For his part, Ibrahim says he spent several years “taking part in the Jihad against the foreigners that were here.” He notes that several of his brothers went to a martyrdom training “center” in Pakistan. Ibrahim does not know if and when his siblings will be called for his final mission.
Moreover, the Taliban of today vows that it is far different from its first ruling incarnation of the 1990s; that is true when it comes to the suicide bombing gambit – as it was not a thing for them back then and is still something of a relatively new phenomenon.
The U.S. National Counterterrorism Center pinpoints the first suicide attack to 1881 in Russia, when an assailant threw an IED under the armored carriage of the Tsar near the Winter Palace in St. Petersburg, Russia. However, the first known suicide bombing happened at the Iraqi Embassy in 1981 in Beirut, Lebanon, when an operative for a Muslim fundamentalist group successfully targeted Iraq’s Ambassador to Lebanon.
In spite of this, the Taliban did not adopt the tactic until 2003, when the war was already well underway, and it has only grown in value ever since.
Indeed, it possesses just as much ideological importance today for the Taliban as it does strategic value. Continued training and readiness for such a tactic is also a negotiating tool, a deterrence. At any given time, thousands can be deployed to a tenuous border, as is what reportedly happened last year when tensions with Tajikistan spiked.

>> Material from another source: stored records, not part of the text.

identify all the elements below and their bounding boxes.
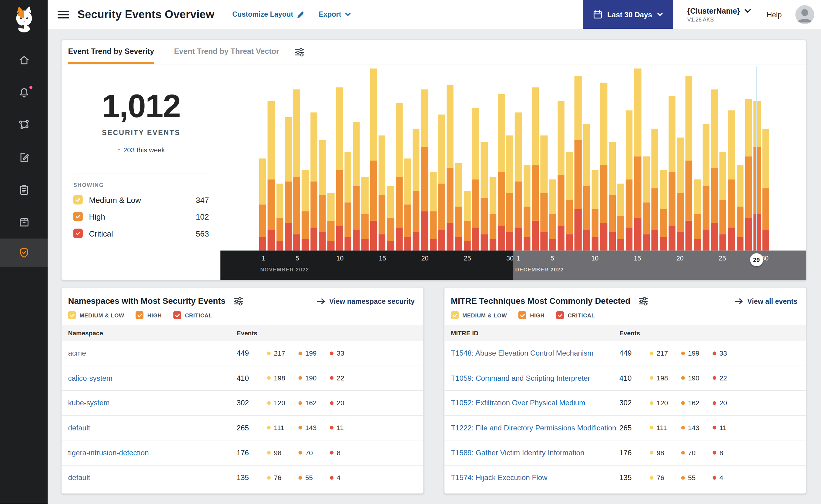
stacked-bar[interactable] xyxy=(711,66,718,250)
sidebar-item-alerts[interactable] xyxy=(0,76,48,109)
stacked-bar[interactable] xyxy=(370,66,377,250)
user-avatar[interactable] xyxy=(795,5,814,24)
stacked-bar[interactable] xyxy=(651,66,658,250)
stacked-bar[interactable] xyxy=(532,66,539,250)
severity-filter[interactable]: MEDIUM & LOW xyxy=(68,311,124,319)
stacked-bar[interactable] xyxy=(430,66,437,250)
severity-filter[interactable]: CRITICAL xyxy=(173,311,212,319)
stacked-bar[interactable] xyxy=(523,66,530,250)
stacked-bar[interactable] xyxy=(379,66,386,250)
severity-filter[interactable]: MEDIUM & LOW xyxy=(451,311,507,319)
help-link[interactable]: Help xyxy=(767,10,782,19)
namespace-link[interactable]: kube-system xyxy=(68,399,237,407)
tab-event-trend-by-severity[interactable]: Event Trend by Severity xyxy=(68,40,154,64)
stacked-bar[interactable] xyxy=(720,66,726,250)
stacked-bar[interactable] xyxy=(643,66,650,250)
view-namespace-security-link[interactable]: View namespace security xyxy=(317,297,415,305)
severity-filter[interactable]: CRITICAL xyxy=(556,311,595,319)
severity-checkbox[interactable] xyxy=(68,311,76,319)
current-day-badge[interactable]: 29 xyxy=(750,253,763,266)
stacked-bar[interactable] xyxy=(745,66,752,250)
stacked-bar[interactable] xyxy=(268,66,275,250)
severity-checkbox[interactable] xyxy=(518,311,526,319)
stacked-bar[interactable] xyxy=(669,66,676,250)
stacked-bar[interactable] xyxy=(438,66,445,250)
severity-checkbox[interactable] xyxy=(173,311,181,319)
severity-checkbox[interactable] xyxy=(73,212,83,221)
stacked-bar[interactable] xyxy=(421,66,428,250)
severity-checkbox[interactable] xyxy=(451,311,459,319)
stacked-bar[interactable] xyxy=(336,66,343,250)
stacked-bar[interactable] xyxy=(762,66,769,250)
stacked-bar[interactable] xyxy=(293,66,300,250)
severity-checkbox[interactable] xyxy=(556,311,564,319)
stacked-bar[interactable] xyxy=(557,66,564,250)
stacked-bar[interactable] xyxy=(481,66,488,250)
mitre-technique-link[interactable]: T1574: Hijack Execution Flow xyxy=(451,473,620,482)
sidebar-item-security-events[interactable] xyxy=(0,239,48,267)
customize-layout-button[interactable]: Customize Layout xyxy=(232,11,304,18)
stacked-bar[interactable] xyxy=(737,66,744,250)
stacked-bar[interactable] xyxy=(327,66,334,250)
mitre-technique-link[interactable]: T1222: File and Directory Permissions Mo… xyxy=(451,423,620,432)
cluster-selector[interactable]: {ClusterName} V1.26 AKS xyxy=(687,7,751,22)
stacked-bar[interactable] xyxy=(754,66,761,250)
stacked-bar[interactable] xyxy=(728,66,735,250)
stacked-bar[interactable] xyxy=(276,66,283,250)
trend-filter-button[interactable] xyxy=(295,48,305,56)
date-range-button[interactable]: Last 30 Days xyxy=(583,0,674,29)
stacked-bar[interactable] xyxy=(609,66,616,250)
namespace-link[interactable]: calico-system xyxy=(68,374,237,382)
sidebar-item-compliance[interactable] xyxy=(0,174,48,206)
namespace-link[interactable]: tigera-intrusion-detection xyxy=(68,449,237,457)
stacked-bar[interactable] xyxy=(660,66,667,250)
severity-checkbox[interactable] xyxy=(73,229,83,238)
stacked-bar[interactable] xyxy=(498,66,505,250)
namespace-link[interactable]: acme xyxy=(68,349,237,357)
mitre-technique-link[interactable]: T1052: Exfiltration Over Physical Medium xyxy=(451,399,620,407)
stacked-bar[interactable] xyxy=(574,66,581,250)
stacked-bar[interactable] xyxy=(634,66,641,250)
stacked-bar[interactable] xyxy=(472,66,479,250)
stacked-bar[interactable] xyxy=(361,66,368,250)
calico-logo[interactable] xyxy=(10,4,38,32)
stacked-bar[interactable] xyxy=(677,66,684,250)
stacked-bar[interactable] xyxy=(404,66,411,250)
stacked-bar[interactable] xyxy=(592,66,599,250)
stacked-bar[interactable] xyxy=(447,66,454,250)
mitre-technique-link[interactable]: T1059: Command and Scripting Interpreter xyxy=(451,374,620,382)
stacked-bar[interactable] xyxy=(353,66,360,250)
stacked-bar[interactable] xyxy=(686,66,693,250)
stacked-bar[interactable] xyxy=(344,66,351,250)
events-trend-chart[interactable]: 151015202530NOVEMBER 2022151015202530DEC… xyxy=(221,64,806,280)
stacked-bar[interactable] xyxy=(566,66,573,250)
sidebar-item-home[interactable] xyxy=(0,44,48,76)
namespace-link[interactable]: default xyxy=(68,473,237,482)
stacked-bar[interactable] xyxy=(455,66,462,250)
sidebar-item-service-graph[interactable] xyxy=(0,109,48,141)
stacked-bar[interactable] xyxy=(600,66,607,250)
stacked-bar[interactable] xyxy=(302,66,309,250)
mitre-technique-link[interactable]: T1589: Gather Victim Identity Informatio… xyxy=(451,449,620,457)
stacked-bar[interactable] xyxy=(387,66,394,250)
severity-filter[interactable]: HIGH xyxy=(136,311,162,319)
view-all-events-link[interactable]: View all events xyxy=(735,297,797,305)
stacked-bar[interactable] xyxy=(311,66,318,250)
mitre-technique-link[interactable]: T1548: Abuse Elevation Control Mechanism xyxy=(451,349,620,357)
stacked-bar[interactable] xyxy=(396,66,403,250)
stacked-bar[interactable] xyxy=(489,66,496,250)
stacked-bar[interactable] xyxy=(506,66,513,250)
export-button[interactable]: Export xyxy=(319,11,351,18)
stacked-bar[interactable] xyxy=(319,66,326,250)
stacked-bar[interactable] xyxy=(464,66,471,250)
stacked-bar[interactable] xyxy=(694,66,701,250)
namespaces-filter-button[interactable] xyxy=(234,297,244,306)
stacked-bar[interactable] xyxy=(617,66,624,250)
severity-checkbox[interactable] xyxy=(73,195,83,204)
stacked-bar[interactable] xyxy=(259,66,266,250)
stacked-bar[interactable] xyxy=(549,66,556,250)
stacked-bar[interactable] xyxy=(285,66,292,250)
sidebar-item-images[interactable] xyxy=(0,206,48,238)
sidebar-item-policies[interactable] xyxy=(0,141,48,174)
severity-checkbox[interactable] xyxy=(136,311,144,319)
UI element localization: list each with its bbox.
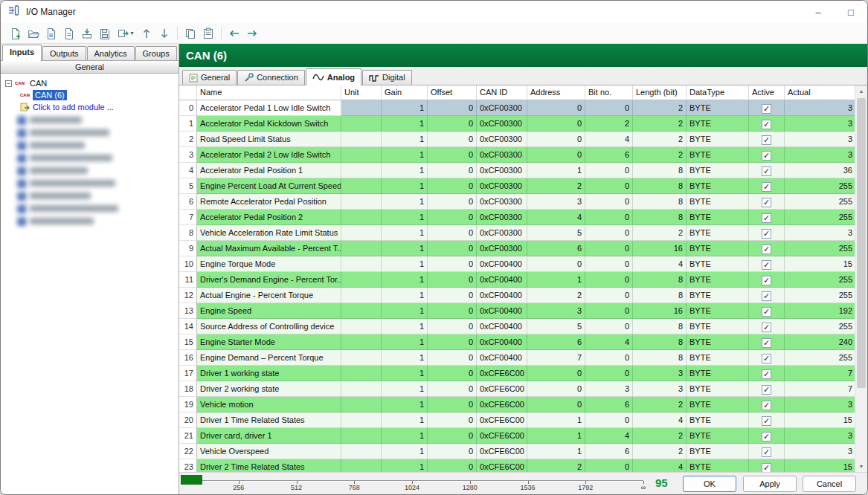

“They will not blow themselves up on us,” Akif Mohajer, a longtime Taliban member and spokesperson told me with a sly smile last year, referring to the group’s cadre of suicide bombers. “They are part of the Special Forces. If anyone or any country tries to move against our interests, they will be used.”
According to a 2015 analysis by the Action on Armed Violence (AOVA), “carrying out suicide attacks in certain circumstances is not illegal per se. They can, and have been, used legitimately as weapons attacking military targets.” However, if executed upon civilian population or civilian targets – as is the case with most suicide attacks across the world today – it constitutes a war crime in violation of international human rights law.
While commonly used by an assortment of paramilitary, terrorist and insurgent outfits globally, from al Qaeda to ISIS to Hezbollah and Hamas, I could not find another example of it being part of a state’s defensive game plan. Well, at least not blatantly.
But whether this becomes a cause for concern as talks between Washington and the Taliban – desperate for international recognition – resume remains to be seen. So far, it does not appear to be on the talking table.